Cassie thanked him and would have paid him, but he was already hurrying up a wide, white staircase with her bags.
She found him inside, speaking urgently to the girl at the desk in a language that was certainly not English. She tried to pay him again.
He backed away, managing to indicate by gestures and facial expressions that it was an honor to have served her, an honor that would be diminished were he to accept money for it.
“You are our queen,” the girl behind the registration desk whispered. This girl appeared to be about eighteen; she wore a hibiscus behind one ear and had huge brown eyes in a broad face of lighter brown. India Dempster would have looked small beside her.
Cassie cleared her throat. “I have no reservation, unless perhaps Dr. Gideon Chase made one for me? My name’s Cassie Casey.”
The girl smiled. “The royal suite has been prepared for you, O Queen.”
“I would imagine the royal suite is a bit more than I can afford.”
The girl looked shocked. “There is no charge for the royal suite, O Queen.”
“My bags — ”
“Have preceded you. Hiapo took them, O Queen. I will show you to the royal suite. Will you require one maid or two?”
The elevator was a large and luxuriously furnished cage of gilded, over-wrought iron. It appeared to be at least two hundred years old.
“We have not yet a private elevator for the royal suite,” the immense girl whispered. “We proffer abject sorrys for that. This is ordered, but a ship have not arrived that carry him. Very soon.” She let down a dully shining gate of twining iron vines with a scarcely audible clang.
Cassie said that was quite all right.
“You are most kind, O Queen. This we are told, and so it is. True? I am manager. I am Naylay. What you wish, O Queen, I have for you.”
“Nelly?”
“Yes.” The girl smiled. “Naylay.” She patted her ample chest, found a name badge that appeared to designate her right breast, and displayed it: Nele . “Will our high queen require both maids now?”

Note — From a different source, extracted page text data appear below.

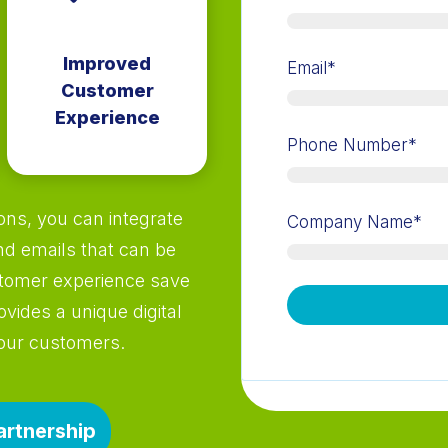
Improved
Email
*
Customer
Experience
Phone Number
*
ns, you can integrate
Company Name
*
nd emails that can be
stomer experience save
ovides a unique digital
your customers.
artnership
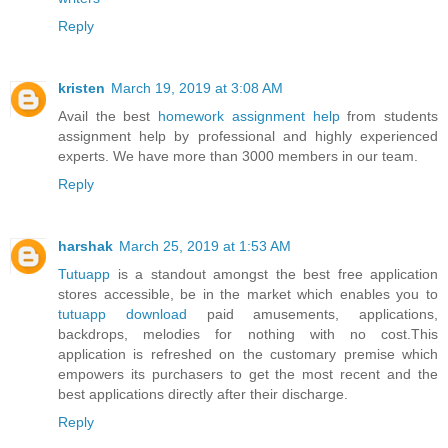
Reply
kristen
March 19, 2019 at 3:08 AM
Avail the best
homework assignment help
from students
assignment help by professional and highly experienced
experts. We have more than 3000 members in our team.
Reply
harshak
March 25, 2019 at 1:53 AM
Tutuapp
is a standout amongst the best free application
stores accessible, be in the market which enables you to
tutuapp download
paid amusements, applications,
backdrops, melodies for nothing with no cost.This
application is refreshed on the customary premise which
empowers its purchasers to get the most recent and the
best applications directly after their discharge.
Reply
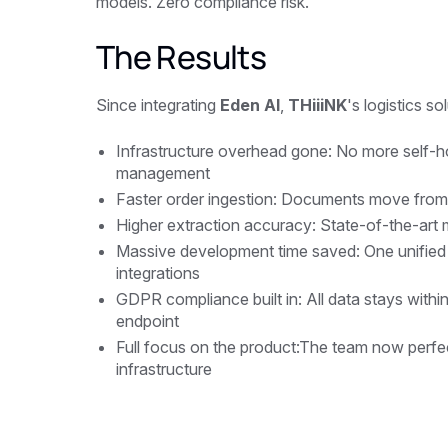
models. Zero compliance risk.
The Results
Since integrating
Eden AI
,
THiiiNK
's logistics so
Infrastructure overhead gone: No more self-
management
Faster order ingestion: Documents move from re
Higher extraction accuracy: State-of-the-art 
Massive development time saved: One unified 
integrations
GDPR compliance built in: All data stays with
endpoint
Full focus on the product:The team now perfe
infrastructure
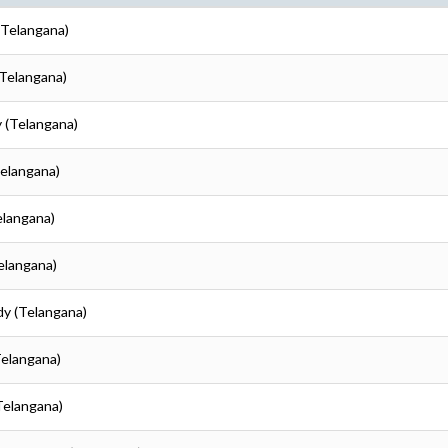
(Telangana)
(Telangana)
 (Telangana)
Telangana)
elangana)
elangana)
dy (Telangana)
Telangana)
Telangana)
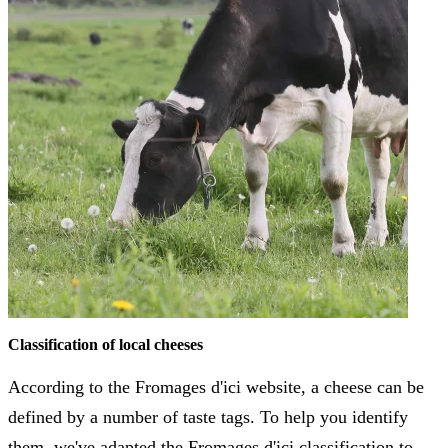
Classification of local cheeses
According to the Fromages d'ici website, a cheese can be
defined by a number of taste tags. To help you identify
them, we've adapted the Fromages d'ici classification to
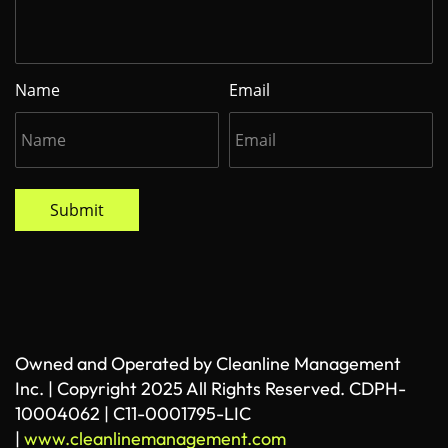
Name
Email
Submit
Owned and Operated by Cleanline Management
Inc. | Copyright 2025 All Rights Reserved. CDPH-
10004062 | C11-0001795-LIC
|
www.cleanlinemanagement.com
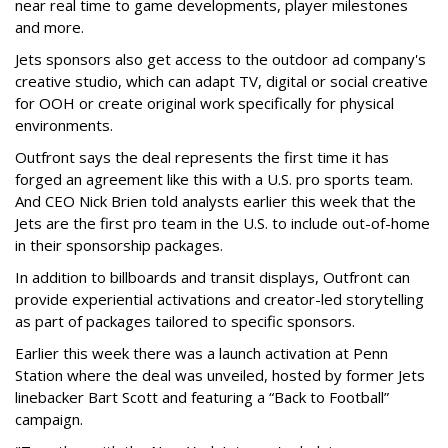
near real time to game developments, player milestones
and more.
Jets sponsors also get access to the outdoor ad company's
creative studio, which can adapt TV, digital or social creative
for OOH or create original work specifically for physical
environments.
Outfront says the deal represents the first time it has
forged an agreement like this with a U.S. pro sports team.
And CEO Nick Brien told analysts earlier this week that the
Jets are the first pro team in the U.S. to include out-of-home
in their sponsorship packages.
In addition to billboards and transit displays, Outfront can
provide experiential activations and creator-led storytelling
as part of packages tailored to specific sponsors.
Earlier this week there was a launch activation at Penn
Station where the deal was unveiled, hosted by former Jets
linebacker Bart Scott and featuring a “Back to Football”
campaign.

SHOPPING was not so much easy as ridiculous. Cassie exchanged five hundred American dollars for a larger sum in Australian dollars. After which, she visited four shops in which whatever she liked was given to her without charge.
Now these gifts were spread on the enormous bed in what had proved to be the hotel’s penthouse: five flowered gowns of gauzy material, a gleaming white purse amply large enough to hold her little automatic with much else, and two pairs of white sandals with low but distinct heels. Three of her five new gowns had plunging necklines; all had full skirts.

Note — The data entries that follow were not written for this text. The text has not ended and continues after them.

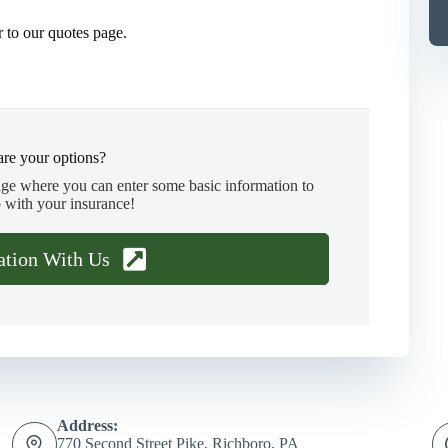
 to our quotes page.
re your options?
age where you can enter some basic information to
 with your insurance!
ation With Us
Address:
770 Second Street Pike, Richboro, PA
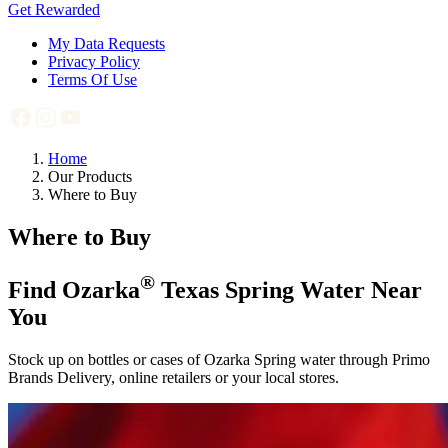
Get Rewarded
My Data Requests
Privacy Policy
Terms Of Use
Home
Our Products
Where to Buy
Where to Buy
®
Find Ozarka
Texas Spring Water Near
You
Stock up on bottles or cases of Ozarka Spring water through Primo
Brands Delivery, online retailers or your local stores.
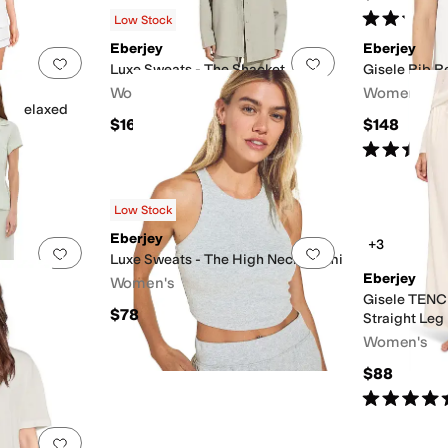
Rated
4
star
Low Stock
Eberjey
Eberjey
Add to favorites
.
0 people have favorited this
Add to favorites
.
Luxe Sweats - The Shacket
Gisele Rib R
Women's
Women's
l Relaxed
$168
$148
Rated
5
star
Low Stock
Eberjey
+3
Add to favorites
.
0 people have favorited this
Add to favorites
.
Luxe Sweats - The High Neck Brami
Eberjey
Women's
Set
Gisele TENC
$78
Straight Leg
Women's
$88
Rated
5
star
Add to favorites
.
0 people have favorited this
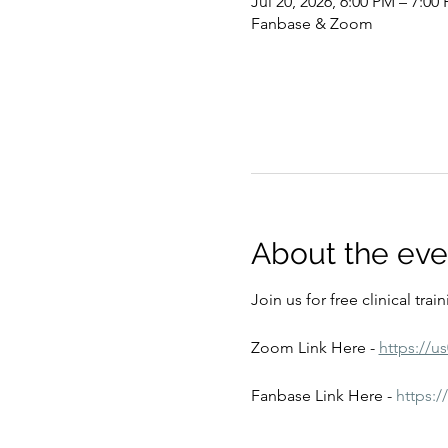
Jul 20, 2026, 6:00 PM – 7:00
Fanbase & Zoom
About the eve
Join us for free clinical tra
Zoom Link Here - 
https://u
Fanbase Link Here - 
https:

She had particularly liked the pale yellow one with the foliage and red flowers. After showering and drenching herself with Lily Delight she put it on and posed before the pier glass in her new boudoir. She did not look like a queen, she decided. Most especially, she did not look like the queen of a nation whose children rivaled linemen in the National Football League.

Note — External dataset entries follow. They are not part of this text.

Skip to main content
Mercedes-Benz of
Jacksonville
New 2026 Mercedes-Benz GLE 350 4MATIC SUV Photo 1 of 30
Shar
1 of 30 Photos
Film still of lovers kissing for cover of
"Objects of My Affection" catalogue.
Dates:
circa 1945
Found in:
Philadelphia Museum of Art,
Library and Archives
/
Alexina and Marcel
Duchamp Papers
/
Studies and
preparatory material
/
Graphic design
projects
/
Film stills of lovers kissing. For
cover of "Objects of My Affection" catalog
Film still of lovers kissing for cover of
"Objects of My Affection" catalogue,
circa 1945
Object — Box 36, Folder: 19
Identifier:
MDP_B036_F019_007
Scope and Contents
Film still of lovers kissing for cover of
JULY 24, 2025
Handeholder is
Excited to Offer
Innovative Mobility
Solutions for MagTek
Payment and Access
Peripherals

But she looked quite nice.
She had never used much mascara, and did not use much now. A little face powder and a touch of New Rose Number Ten. Her hair, she decided, needed a good brushing. The hand bell summoned Ku’ulai, who brushed it thoroughly and reverently.
“How should I wear it, Ku’ulai? I want to get it up off my neck.”
“I show.” Ku’ulai began to rearrange.
“Will the high king come for me?”
“Who can say, O Queen?”
“Not me, obviously. Not so long ago — it seems like years now — Gideon Chase wanted to know if I had any more questions. I said no, not having asked a one that I should have asked. But he probably didn’t know, or he would have told me.” Cassie glanced at her watch. “It’s evening now, where I came from.”
Ku’ulai giggled.
“Very late, and winter’s coming on. Here it’s what? A little past lunch, I suppose. I should have asked them at the bank.”
“Like eat?”
“Much too much,” Cassie told her darkly.
THE answers came slowly and from a variety of sources, but they came. The bank knew a little. The Office of Tourism probably knew a great deal more, but he (an elderly man who sat fanning himself slowly behind a desk piled with brochures) had difficulty understanding her questions, and she had even more understanding his answers. Nele was too polite to be particularly informative, and Ku’ulai was too provincial to understand why her high queen should inquire about things everyone knew. The tourists positively scintillated with information, much of it contradictory; even worse, they overflowed with questions.